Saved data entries
_____

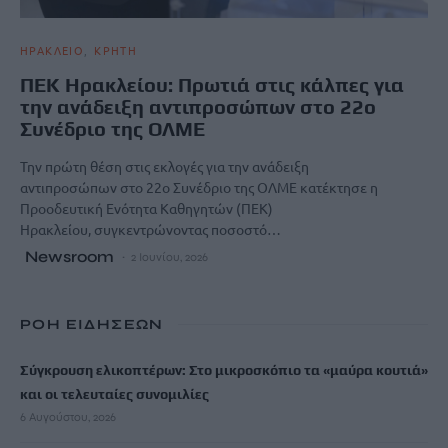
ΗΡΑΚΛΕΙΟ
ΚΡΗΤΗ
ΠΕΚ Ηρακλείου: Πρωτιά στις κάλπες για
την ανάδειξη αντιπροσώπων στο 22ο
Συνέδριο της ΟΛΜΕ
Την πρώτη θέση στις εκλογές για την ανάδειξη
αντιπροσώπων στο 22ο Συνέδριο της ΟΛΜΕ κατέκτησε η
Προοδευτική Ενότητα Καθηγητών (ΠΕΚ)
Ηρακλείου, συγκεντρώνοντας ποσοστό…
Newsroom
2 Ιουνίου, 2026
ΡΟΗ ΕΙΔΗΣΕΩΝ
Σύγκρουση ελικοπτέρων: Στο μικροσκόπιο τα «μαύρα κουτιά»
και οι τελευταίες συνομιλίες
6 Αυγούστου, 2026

_____

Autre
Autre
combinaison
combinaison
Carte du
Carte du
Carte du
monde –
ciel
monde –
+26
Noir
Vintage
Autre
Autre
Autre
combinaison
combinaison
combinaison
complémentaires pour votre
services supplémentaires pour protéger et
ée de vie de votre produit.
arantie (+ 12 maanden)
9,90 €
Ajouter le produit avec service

_____

## Prompt
Only lines that contain the string "Συνέδριο" count; pick each one out of the records and copy it.

## Task answer
Συνέδριο της ΟΛΜΕ
αντιπροσώπων στο 22ο Συνέδριο της ΟΛΜΕ κατέκτησε η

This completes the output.